- _Directions for this task_
Pull each line holding "Enable" out of the entries below.

- _Dataset entries_
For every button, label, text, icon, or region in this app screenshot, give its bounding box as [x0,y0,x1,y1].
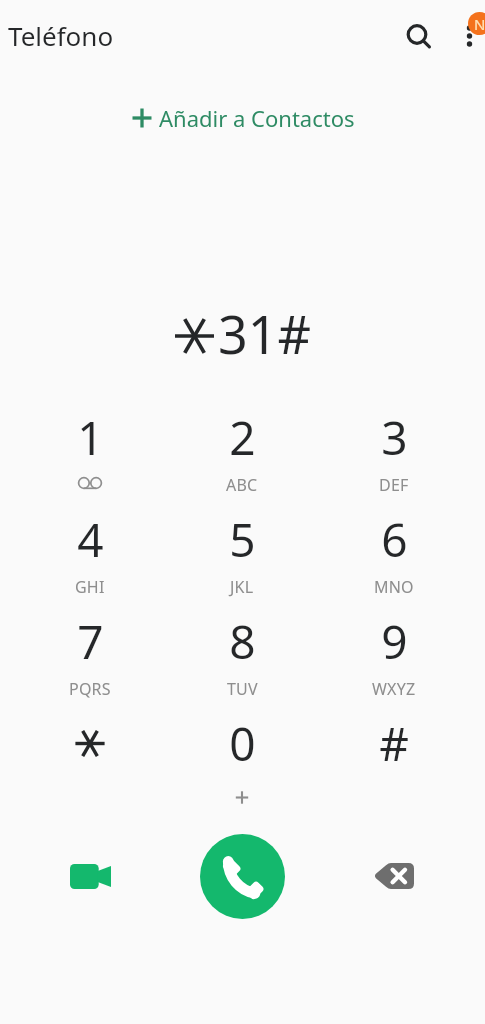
staticText: Teléfono [8,18,114,53]
staticText: 5 [229,508,256,564]
button[interactable]: 9 [344,610,444,705]
staticText: WXYZ [372,678,416,700]
button[interactable]: 3 [344,406,444,501]
staticText: 2 [229,406,256,462]
staticText: TUV [227,678,258,700]
staticText: 0 [229,712,256,768]
button[interactable]: 8 [192,610,292,705]
staticText: N [474,14,485,34]
button[interactable]: # [344,712,444,807]
staticText: MNO [374,576,414,598]
staticText: DEF [379,474,409,496]
button[interactable]: Delete [354,836,434,916]
staticText: 3 [381,406,408,462]
button[interactable]: Search [392,10,440,58]
staticText: PQRS [69,678,111,700]
button[interactable]: 2 [192,406,292,501]
button[interactable]: Video call [50,836,130,916]
button[interactable]: 5 [192,508,292,603]
button[interactable]: 1 [40,406,140,501]
staticText: JKL [230,576,254,598]
staticText: GHI [75,576,105,598]
staticText: 31# [218,298,312,368]
button[interactable]: 0 [192,712,292,807]
staticText: 8 [229,610,256,666]
button[interactable]: 7 [40,610,140,705]
staticText: Añadir a Contactos [159,103,355,133]
staticText: # [379,712,409,768]
button[interactable]: 4 [40,508,140,603]
staticText: 9 [381,610,408,666]
staticText: 1 [77,406,104,462]
button[interactable]: More options [446,12,485,60]
button[interactable]: Call [200,834,285,919]
button[interactable] [40,712,140,807]
staticText: 7 [77,610,104,666]
staticText: ABC [226,474,258,496]
button[interactable]: 6 [344,508,444,603]
staticText: 6 [381,508,408,564]
staticText: 4 [77,508,104,564]
button[interactable]: Añadir a Contactos [0,99,485,137]
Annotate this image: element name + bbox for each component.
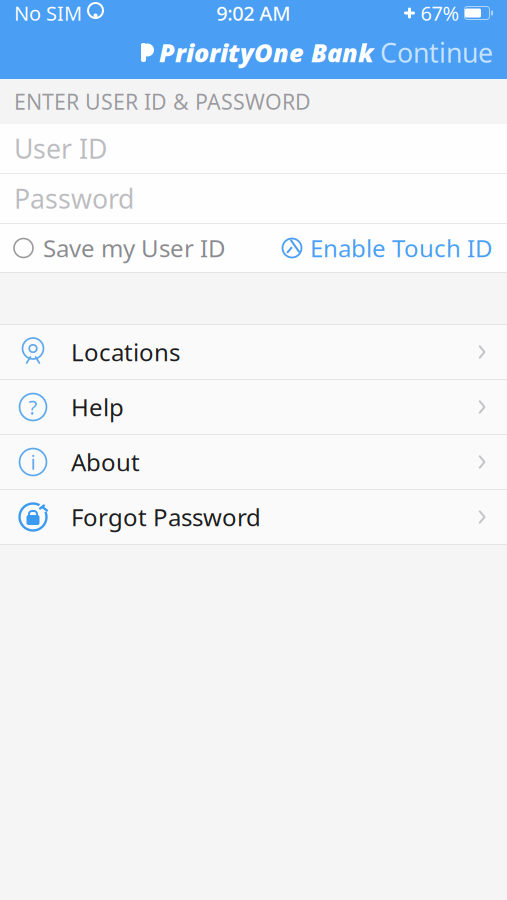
staticText: Password: [14, 181, 134, 216]
button[interactable]: Save my User ID: [14, 226, 226, 270]
staticText: PriorityOne Bank: [159, 36, 374, 69]
button[interactable]: Forgot Password: [0, 490, 507, 545]
staticText: ?: [28, 394, 38, 420]
staticText: Continue: [380, 35, 493, 70]
staticText: Locations: [71, 336, 180, 368]
button[interactable]: Locations: [0, 324, 507, 380]
staticText: No SIM: [14, 0, 82, 26]
staticText: Enable Touch ID: [310, 232, 493, 264]
staticText: 9:02 AM: [216, 0, 290, 26]
staticText: Help: [71, 391, 124, 423]
staticText: i: [30, 449, 36, 475]
button[interactable]: Continue: [366, 27, 507, 78]
staticText: Forgot Password: [71, 501, 261, 533]
button[interactable]: Enable Touch ID: [281, 226, 493, 270]
button[interactable]: ?: [0, 380, 507, 435]
staticText: Save my User ID: [43, 232, 226, 264]
staticText: User ID: [14, 131, 107, 166]
staticText: 67%: [420, 0, 460, 26]
staticText: ENTER USER ID & PASSWORD: [14, 87, 311, 116]
staticText: About: [71, 446, 140, 478]
button[interactable]: i: [0, 435, 507, 490]
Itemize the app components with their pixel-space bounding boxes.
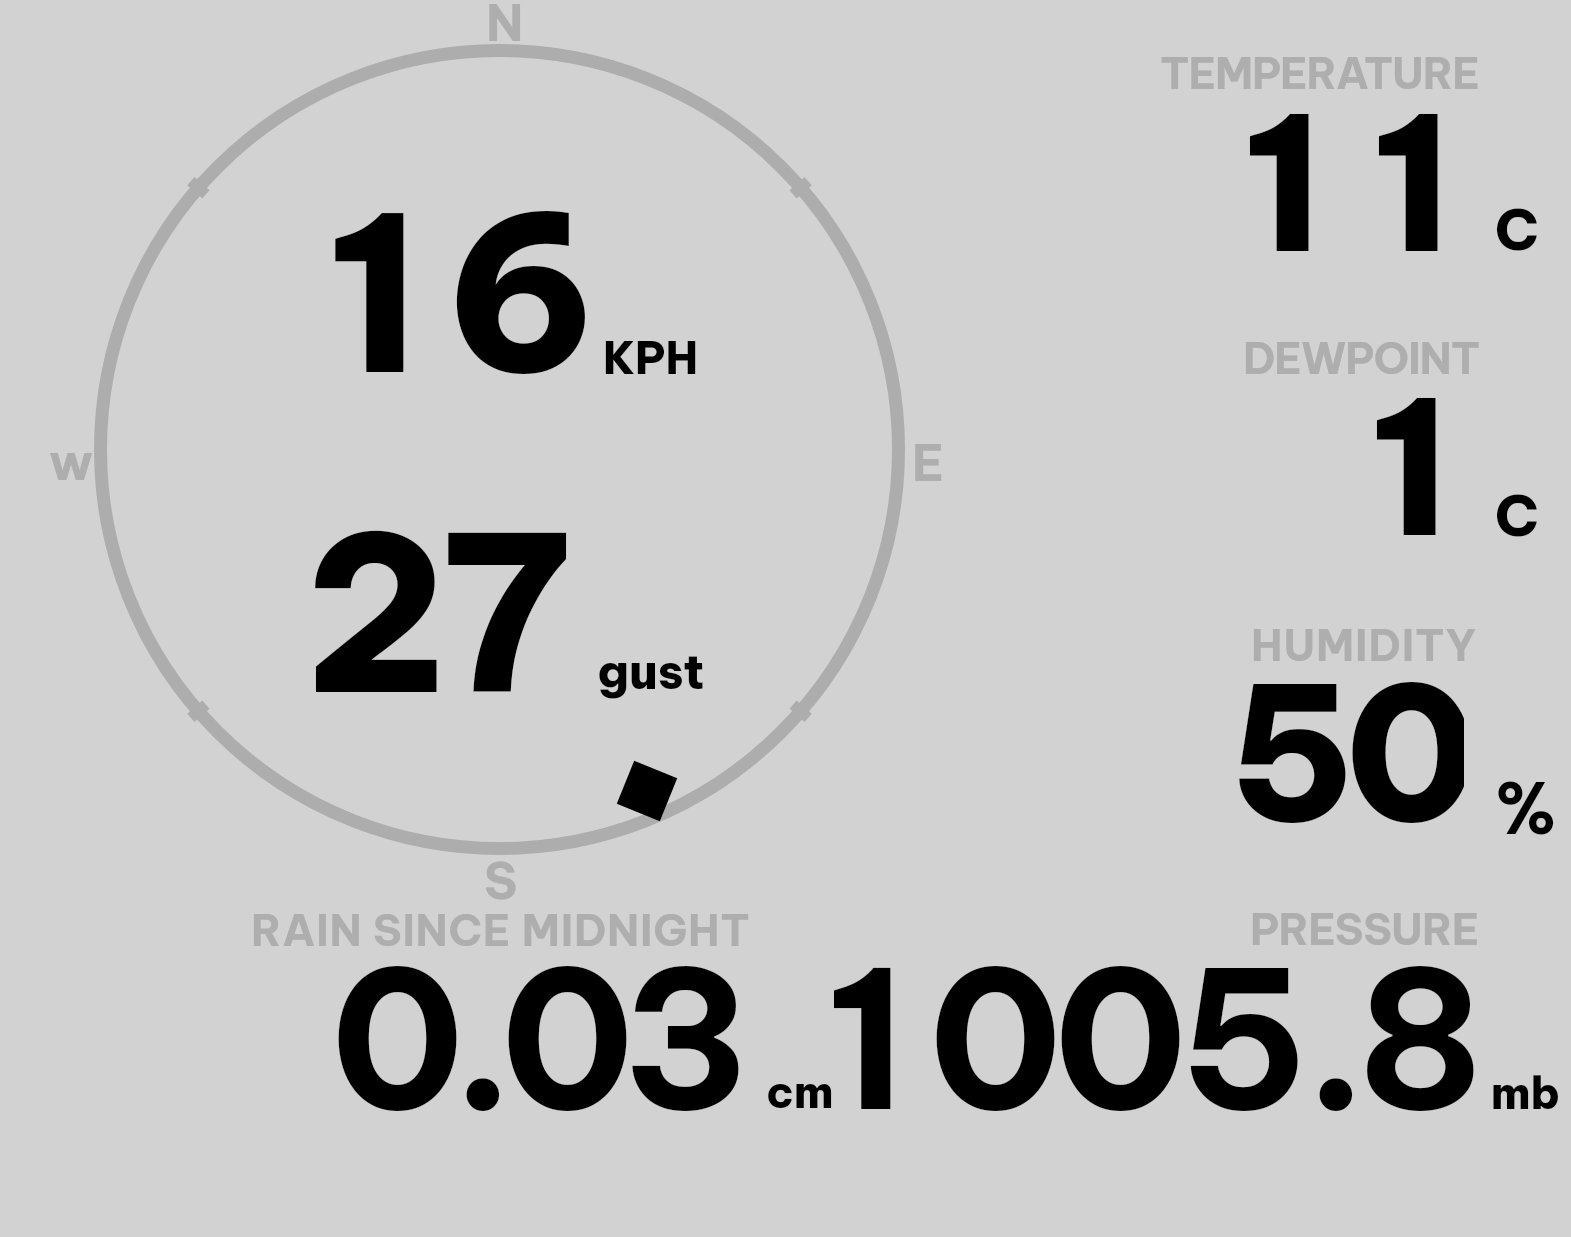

- _Completed exercise_
staticText: Enable Touch ID: [310, 232, 493, 264]
button[interactable]: Enable Touch ID: [281, 226, 493, 270]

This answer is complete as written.